━━━━━ Information provided ━━━━━

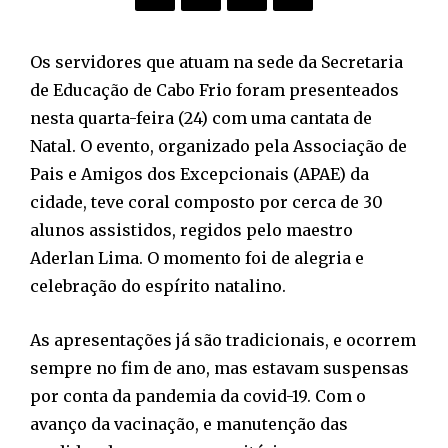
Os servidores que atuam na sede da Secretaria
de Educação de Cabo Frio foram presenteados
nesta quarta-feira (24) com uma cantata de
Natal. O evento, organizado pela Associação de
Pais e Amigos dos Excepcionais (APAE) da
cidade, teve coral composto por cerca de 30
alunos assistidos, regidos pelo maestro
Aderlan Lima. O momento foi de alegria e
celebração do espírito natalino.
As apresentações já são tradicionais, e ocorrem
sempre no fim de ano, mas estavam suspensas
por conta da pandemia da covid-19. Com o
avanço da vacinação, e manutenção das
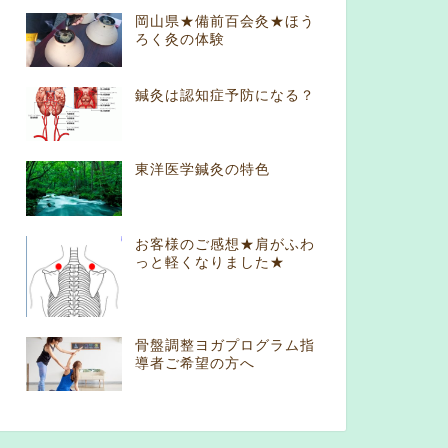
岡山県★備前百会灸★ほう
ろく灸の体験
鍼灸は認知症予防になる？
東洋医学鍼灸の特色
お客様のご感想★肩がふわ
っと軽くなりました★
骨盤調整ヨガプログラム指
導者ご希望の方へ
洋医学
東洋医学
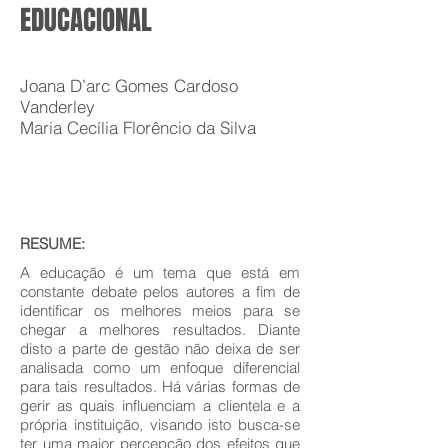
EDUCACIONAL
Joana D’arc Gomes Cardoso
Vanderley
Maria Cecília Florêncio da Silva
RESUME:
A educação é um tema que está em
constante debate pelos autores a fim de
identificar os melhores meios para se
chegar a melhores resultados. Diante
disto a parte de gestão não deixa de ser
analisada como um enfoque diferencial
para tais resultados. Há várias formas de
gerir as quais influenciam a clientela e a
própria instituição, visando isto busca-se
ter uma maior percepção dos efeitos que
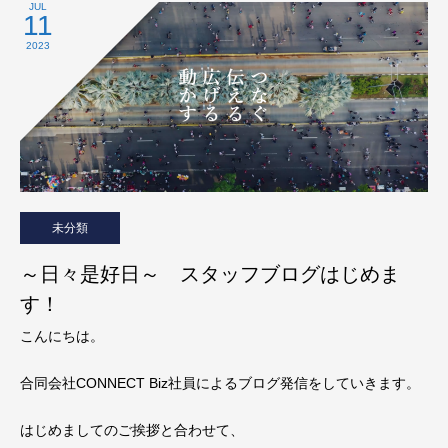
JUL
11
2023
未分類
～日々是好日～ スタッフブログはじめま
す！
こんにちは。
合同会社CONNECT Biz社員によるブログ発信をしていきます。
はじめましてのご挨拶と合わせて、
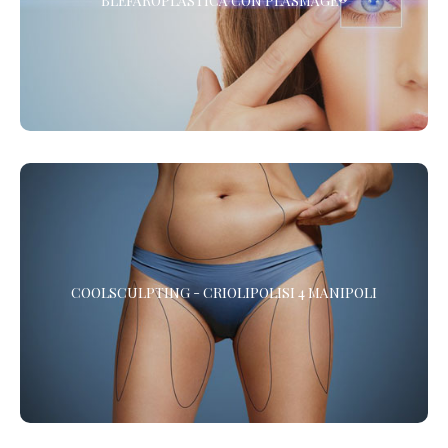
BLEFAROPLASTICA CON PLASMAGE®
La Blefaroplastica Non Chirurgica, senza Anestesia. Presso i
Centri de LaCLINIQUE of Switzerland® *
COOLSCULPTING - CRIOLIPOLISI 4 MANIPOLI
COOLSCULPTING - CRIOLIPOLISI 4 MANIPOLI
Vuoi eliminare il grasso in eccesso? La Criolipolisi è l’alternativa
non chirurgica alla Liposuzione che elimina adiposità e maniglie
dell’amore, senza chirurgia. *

━━━━━

Task directions: Write out the data above in full and exactly, but without the pictures.

Reply to the task:
Os servidores que atuam na sede da Secretaria
de Educação de Cabo Frio foram presenteados
nesta quarta-feira (24) com uma cantata de
Natal. O evento, organizado pela Associação de
Pais e Amigos dos Excepcionais (APAE) da
cidade, teve coral composto por cerca de 30
alunos assistidos, regidos pelo maestro
Aderlan Lima. O momento foi de alegria e
celebração do espírito natalino.
As apresentações já são tradicionais, e ocorrem
sempre no fim de ano, mas estavam suspensas
por conta da pandemia da covid-19. Com o
avanço da vacinação, e manutenção das
岡山県★備前百会灸★ほう
ろく灸の体験
鍼灸は認知症予防になる？
東洋医学鍼灸の特色
お客様のご感想★肩がふわ
っと軽くなりました★
骨盤調整ヨガプログラム指
導者ご希望の方へ
洋医学
東洋医学
EDUCACIONAL
Joana D’arc Gomes Cardoso
Vanderley
Maria Cecília Florêncio da Silva
RESUME:
A educação é um tema que está em
constante debate pelos autores a fim de
identificar os melhores meios para se
chegar a melhores resultados. Diante
disto a parte de gestão não deixa de ser
analisada como um enfoque diferencial
para tais resultados. Há várias formas de
gerir as quais influenciam a clientela e a
própria instituição, visando isto busca-se
ter uma maior percepção dos efeitos que
JUL
11
2023
未分類
～日々是好日～ スタッフブログはじめま
す！
こんにちは。
合同会社CONNECT Biz社員によるブログ発信をしていきます。
はじめましてのご挨拶と合わせて、
BLEFAROPLASTICA CON PLASMAGE®
La Blefaroplastica Non Chirurgica, senza Anestesia. Presso i
Centri de LaCLINIQUE of Switzerland® *
COOLSCULPTING - CRIOLIPOLISI 4 MANIPOLI
COOLSCULPTING - CRIOLIPOLISI 4 MANIPOLI
Vuoi eliminare il grasso in eccesso? La Criolipolisi è l’alternativa
non chirurgica alla Liposuzione che elimina adiposità e maniglie
dell’amore, senza chirurgia. *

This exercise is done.